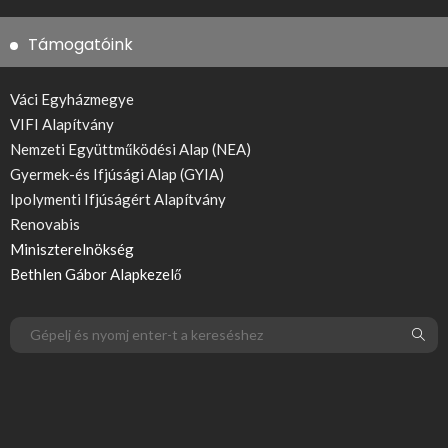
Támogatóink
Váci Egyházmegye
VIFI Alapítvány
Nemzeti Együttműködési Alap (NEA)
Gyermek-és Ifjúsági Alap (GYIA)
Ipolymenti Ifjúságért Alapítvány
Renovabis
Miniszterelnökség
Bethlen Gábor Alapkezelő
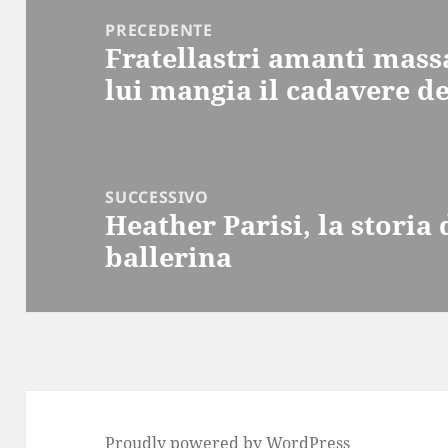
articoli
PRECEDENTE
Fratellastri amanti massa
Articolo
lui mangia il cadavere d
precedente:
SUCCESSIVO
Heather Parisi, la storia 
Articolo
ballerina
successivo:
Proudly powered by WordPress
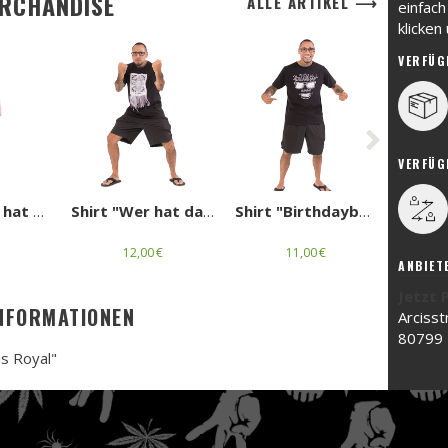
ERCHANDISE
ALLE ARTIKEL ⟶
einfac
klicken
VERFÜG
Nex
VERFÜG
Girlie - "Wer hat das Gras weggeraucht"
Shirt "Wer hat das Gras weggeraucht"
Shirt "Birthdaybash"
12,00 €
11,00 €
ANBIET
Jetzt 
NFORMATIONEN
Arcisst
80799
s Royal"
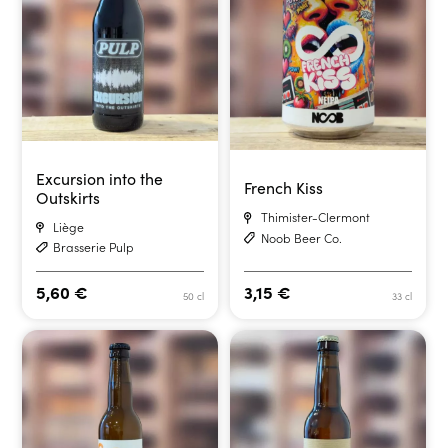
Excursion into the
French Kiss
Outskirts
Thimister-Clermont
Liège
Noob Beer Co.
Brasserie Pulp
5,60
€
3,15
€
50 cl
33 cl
---
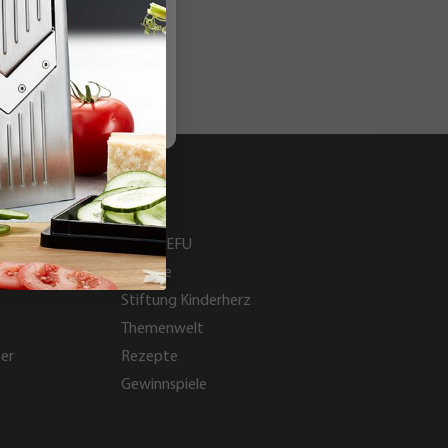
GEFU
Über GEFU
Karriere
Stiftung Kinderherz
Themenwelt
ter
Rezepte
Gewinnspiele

Task brief |
Filter the records above, keeping each line that contains the word "Shirt".

Answer to this task |
Shirt "Wer hat das Gras weggeraucht"
Shirt "Birthdaybash"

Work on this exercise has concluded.